MAGNETIC MOMENT: Engineers are readying a supercooled, record-setting 100-tesla magnet at Los Alamos National Laboratory. The magnet will have to withstand forces equivalent to 200 sticks of dynamite.
Multiply the magnetic field strength of a refrigerator magnet by 2 million and you'll be in the ballpark of the strength of the magnet that researchers at the National High Magnetic Field Laboratory, based near Florida State University in Tallahassee, are trying to create. When completed later this year, the pulsed electromagnet, located at the lab's facility at the Los Alamos National Laboratory, in New Mexico, will reach 100 tesla, the holy grail of magnetic field strength. And in another first, if all goes according to plan it will reach that level—about 67 times as high as a typical MRI—without blowing itself to smithereens.
Why would anyone need a magnet that strong? Greg Boebinger, director of the Magnet Lab, says that this magnetic field strength is the only way to test the properties of newly discovered high-temperature superconductors like iron oxyarsenide, which may improve the performance of MRI machines and high-voltage power lines while lowering their cost. A 100‑T magnet would also let you conduct certain zero-gravity experiments without traveling into space and let you develop magnetic propulsion systems that could eventually replace those that burn rocket fuel.

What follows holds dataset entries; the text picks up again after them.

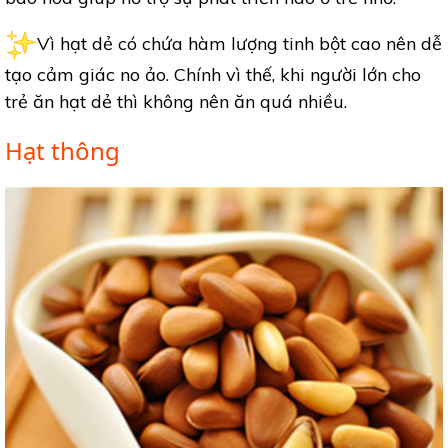
Vì hạt dẻ có chứa hàm lượng tinh bột cao nên dễ
tạo cảm giác no ảo. Chính vì thế, khi người lớn cho
trẻ ăn hạt dẻ thì không nên ăn quá nhiều.
Hạt thông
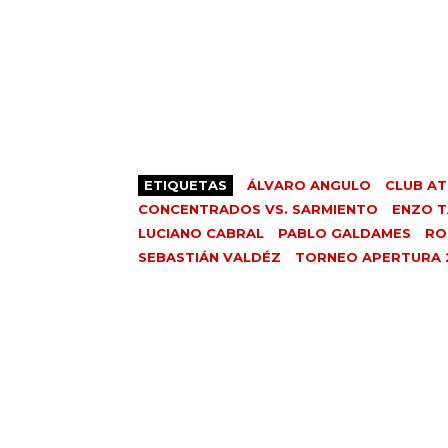
ETIQUETAS
ÁLVARO ANGULO
CLUB AT
CONCENTRADOS VS. SARMIENTO
ENZO 
LUCIANO CABRAL
PABLO GALDAMES
RO
SEBASTIÁN VALDÉZ
TORNEO APERTURA 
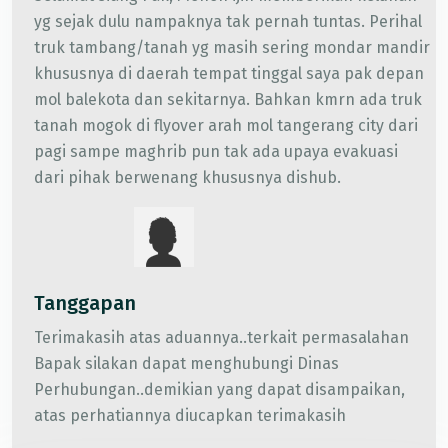
yg sejak dulu nampaknya tak pernah tuntas. Perihal
truk tambang/tanah yg masih sering mondar mandir
khususnya di daerah tempat tinggal saya pak depan
mol balekota dan sekitarnya. Bahkan kmrn ada truk
tanah mogok di flyover arah mol tangerang city dari
pagi sampe maghrib pun tak ada upaya evakuasi
dari pihak berwenang khususnya dishub.
Tanggapan
Terimakasih atas aduannya..terkait permasalahan
Bapak silakan dapat menghubungi Dinas
Perhubungan..demikian yang dapat disampaikan,
atas perhatiannya diucapkan terimakasih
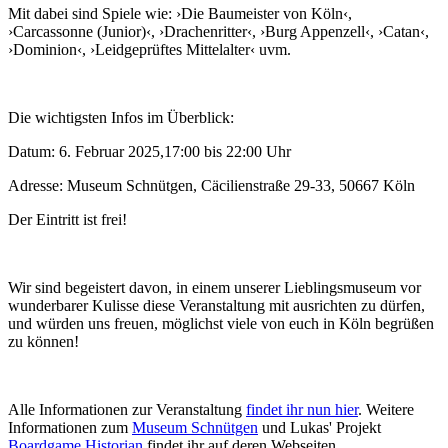
Mit dabei sind Spiele wie: ›Die Baumeister von Köln‹,
›Carcassonne (Junior)‹, ›Drachenritter‹, ›Burg Appenzell‹, ›Catan‹,
›Dominion‹, ›Leidgeprüftes Mittelalter‹ uvm.
Die wichtigsten Infos im Überblick:
Datum:
6. Februar 2025,17:00 bis 22:00 Uhr
Adresse:
Museum Schnütgen, Cäcilienstraße 29-33, 50667 Köln
Der
Eintritt
ist frei!
Wir sind begeistert davon, in einem unserer Lieblingsmuseum vor
wunderbarer Kulisse diese Veranstaltung mit ausrichten zu dürfen,
und würden uns freuen, möglichst viele von euch in Köln begrüßen
zu können!
Alle Informationen zur Veranstaltung
findet ihr nun hier
. Weitere
Informationen zum
Museum Schnütgen
und Lukas' Projekt
Boardgame Historian
findet ihr auf deren Webseiten.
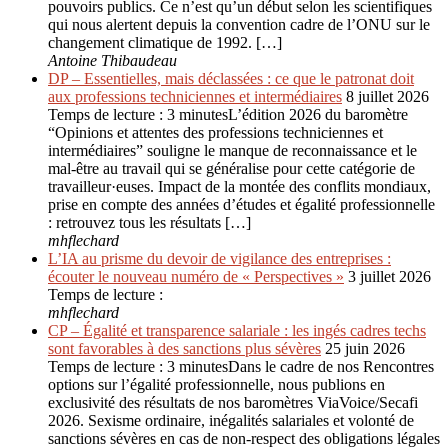
pouvoirs publics. Ce n’est qu’un début selon les scientifiques
qui nous alertent depuis la convention cadre de l’ONU sur le
changement climatique de 1992. […]
Antoine Thibaudeau
DP – Essentielles, mais déclassées : ce que le patronat doit
aux professions techniciennes et intermédiaires
8 juillet 2026
Temps de lecture : 3 minutesL’édition 2026 du baromètre
“Opinions et attentes des professions techniciennes et
intermédiaires” souligne le manque de reconnaissance et le
mal-être au travail qui se généralise pour cette catégorie de
travailleur·euses. Impact de la montée des conflits mondiaux,
prise en compte des années d’études et égalité professionnelle
: retrouvez tous les résultats […]
mhflechard
L’IA au prisme du devoir de vigilance des entreprises :
écouter le nouveau numéro de « Perspectives »
3 juillet 2026
Temps de lecture :
mhflechard
CP – Égalité et transparence salariale : les ingés cadres techs
sont favorables à des sanctions plus sévères
25 juin 2026
Temps de lecture : 3 minutesDans le cadre de nos Rencontres
options sur l’égalité professionnelle, nous publions en
exclusivité des résultats de nos baromètres ViaVoice/Secafi
2026. Sexisme ordinaire, inégalités salariales et volonté de
sanctions sévères en cas de non-respect des obligations légales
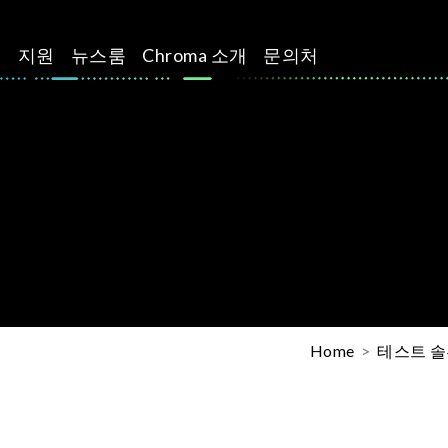
션
지원
뉴스룸
Chroma 소개
문의처
Home
테스트 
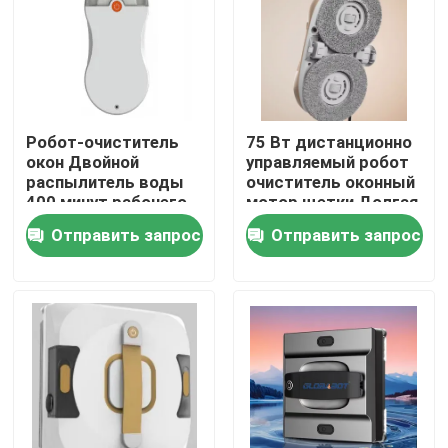
О нас
Путешествие фабрики
Робот-очиститель
75 Вт дистанционно
окон Двойной
управляемый робот
распылитель воды
очиститель оконный
Проверка качества
400 минут рабочего
мотор щетки Долгая
времени с
жизнь
Отправить запрос
Отправить запрос
дистанционным
Спросите цитату
управлением
пылесос робота
Мойщик окон робота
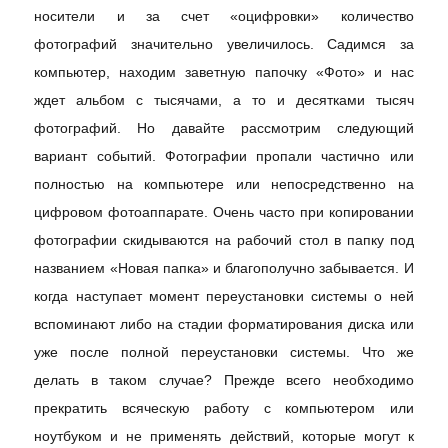
носители и за счет «оцифровки» количество
фотографий значительно увеличилось. Садимся за
компьютер, находим заветную папочку «Фото» и нас
ждет альбом с тысячами, а то и десятками тысяч
фотографий. Но давайте рассмотрим следующий
вариант событий. Фотографии пропали частично или
полностью на компьютере или непосредственно на
цифровом фотоаппарате. Очень часто при копировании
фотографии скидываются на рабочий стол в папку под
названием «Новая папка» и благополучно забывается. И
когда наступает момент переустановки системы о ней
вспоминают либо на стадии форматирования диска или
уже после полной переустановки системы. Что же
делать в таком случае? Прежде всего необходимо
прекратить всяческую работу с компьютером или
ноутбуком и не применять действий, которые могут к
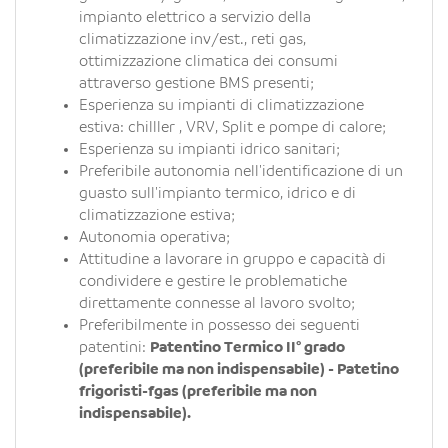
impianto elettrico a servizio della
climatizzazione inv/est., reti gas,
ottimizzazione climatica dei consumi
attraverso gestione BMS presenti;
Esperienza su impianti di climatizzazione
estiva: chilller , VRV, Split e pompe di calore;
Esperienza su impianti idrico sanitari;
Preferibile autonomia nell'identificazione di un
guasto sull'impianto termico, idrico e di
climatizzazione estiva;
Autonomia operativa;
Attitudine a lavorare in gruppo e capacità di
condividere e gestire le problematiche
direttamente connesse al lavoro svolto;
Preferibilmente in possesso dei seguenti
patentini:
Patentino Termico II° grado
(preferibile ma non indispensabile) - Patetino
frigoristi-fgas (preferibile ma non
indispensabile).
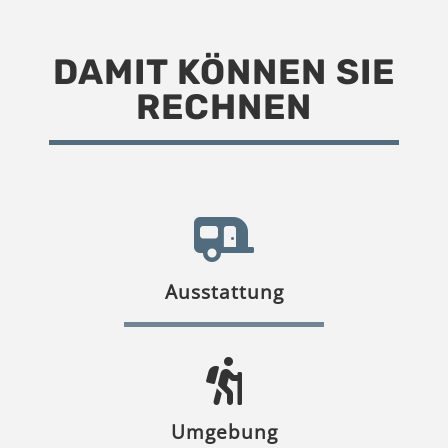
DAMIT KÖNNEN SIE
RECHNEN
Ausstattung
Umgebung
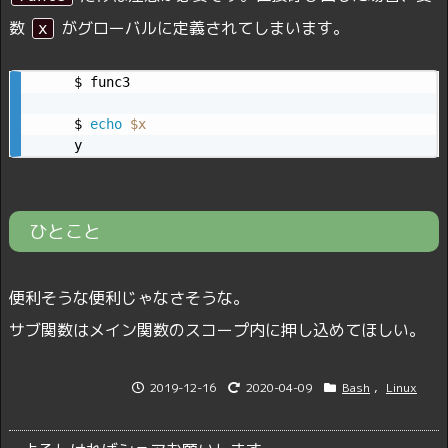
数
がグローバルに定義されてしまいます。
x
$ func3

$ 
echo
$x
y
ひとこと
便利そうな便利じゃなさそうな。
サブ関数はメイン関数のスコープ内に押し込めてほしい。
2019-12-16
2020-04-09
Bash
,
Linux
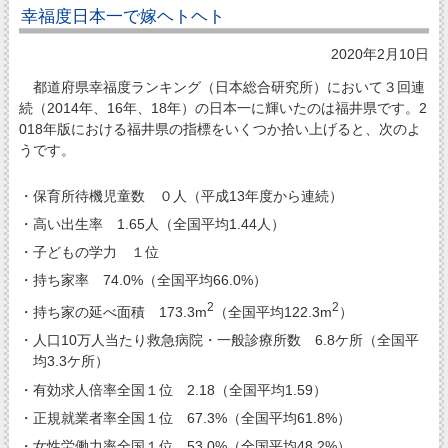
幸福度日本一で嫁ヘトヘト
2020年2月10日
都道府県幸福度ランキング（日本総合研究所）において３回連
続（2014年、16年、18年）の日本一に輝いたのは福井県です。2
018年版における福井県の指標をいくつか拾い上げると、次のよ
うです。
・保育所待機児童数 ０人（平成13年度から連続）
・高い出生率 1.65人（全国平均1.44人）
・子どもの学力 １位
・持ち家率 74.0%（全国平均66.0%）
2
2
・持ち家の延べ面積 173.3m
（全国平均122.3m
）
・人口10万人当たり救急病院・一般診療所数 6.8ケ所（全国平
均3.3ケ所）
・有効求人倍率全国１位 2.18（全国平均1.59）
・正規就業者率全国１位 67.3%（全国平均61.8%）
・女性労働力率全国１位 53.0%（全国平均48.2%）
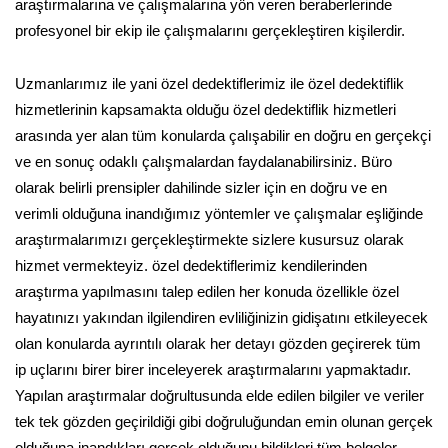
araştırmalarına ve çalışmalarına yön veren beraberlerinde
profesyonel bir ekip ile çalışmalarını gerçekleştiren kişilerdir.
Uzmanlarımız ile yani özel dedektiflerimiz ile özel dedektiflik
hizmetlerinin kapsamakta olduğu özel dedektiflik hizmetleri
arasında yer alan tüm konularda çalışabilir en doğru en gerçekçi
ve en sonuç odaklı çalışmalardan faydalanabilirsiniz. Büro
olarak belirli prensipler dahilinde sizler için en doğru ve en
verimli olduğuna inandığımız yöntemler ve çalışmalar eşliğinde
araştırmalarımızı gerçekleştirmekte sizlere kusursuz olarak
hizmet vermekteyiz. özel dedektiflerimiz kendilerinden
araştırma yapılmasını talep edilen her konuda özellikle özel
hayatınızı yakından ilgilendiren evliliğinizin gidişatını etkileyecek
olan konularda ayrıntılı olarak her detayı gözden geçirerek tüm
ip uçlarını birer birer inceleyerek araştırmalarını yapmaktadır.
Yapılan araştırmalar doğrultusunda elde edilen bilgiler ve veriler
tek tek gözden geçirildiği gibi doğruluğundan emin olunan gerçek
olduğuna inandıkları gerçek olduğunu bildikleri tüm belgeler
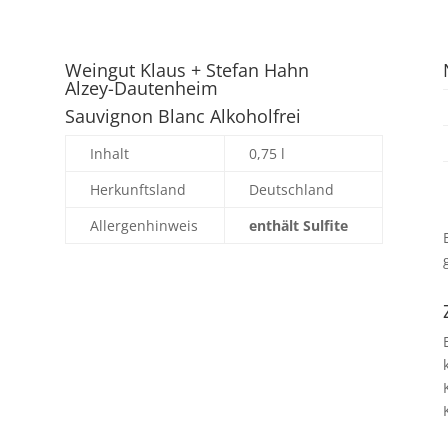
Weingut Klaus + Stefan Hahn
Alzey-Dautenheim
Sauvignon Blanc Alkoholfrei
Inhalt
0,75 l
Herkunftsland
Deutschland
Allergenhinweis
enthält Sulfite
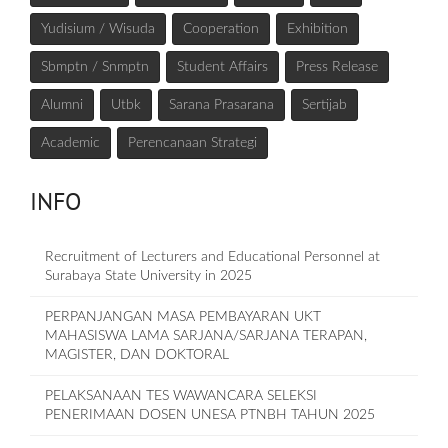
Yudisium / Wisuda
Cooperation
Exhibition
Sbmptn / Snmptn
Student Affairs
Press Release
Alumni
Utbk
Sarana Prasarana
Sertijab
Academic
Perencanaan Strategi
INFO
Recruitment of Lecturers and Educational Personnel at
Surabaya State University in 2025
PERPANJANGAN MASA PEMBAYARAN UKT
MAHASISWA LAMA SARJANA/SARJANA TERAPAN,
MAGISTER, DAN DOKTORAL
PELAKSANAAN TES WAWANCARA SELEKSI
PENERIMAAN DOSEN UNESA PTNBH TAHUN 2025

So far, researchers have reached 90 T, proving that the Magnet Lab is on the right track. “We've been running it at the hairy edge,” Boebinger says, referring to the tradeoffs he and his colleagues must make to get the most out of the magnet without destroying it in the process. Researchers have been able to generate magnetic fields stronger than 100 T for years but knew that any such experiment was a one-and-done situation, because these magnets would almost instantly be torn apart by their own forces.
Boebinger says the Magnet Lab is close to reaching the material tensile strength needed to repeatedly break the 100-T barrier. That is no small feat, considering that the US $10 million magnet will have to resist enormous Lorentz forces—the electromagnetic push on electrons that attempts to force them in a direction perpendicular to the flow of current. In a magnet that strong, says Boebinger, these forces are “equivalent to the explosive force of 200 sticks of dynamite packed into a volume of space the size of a marble.”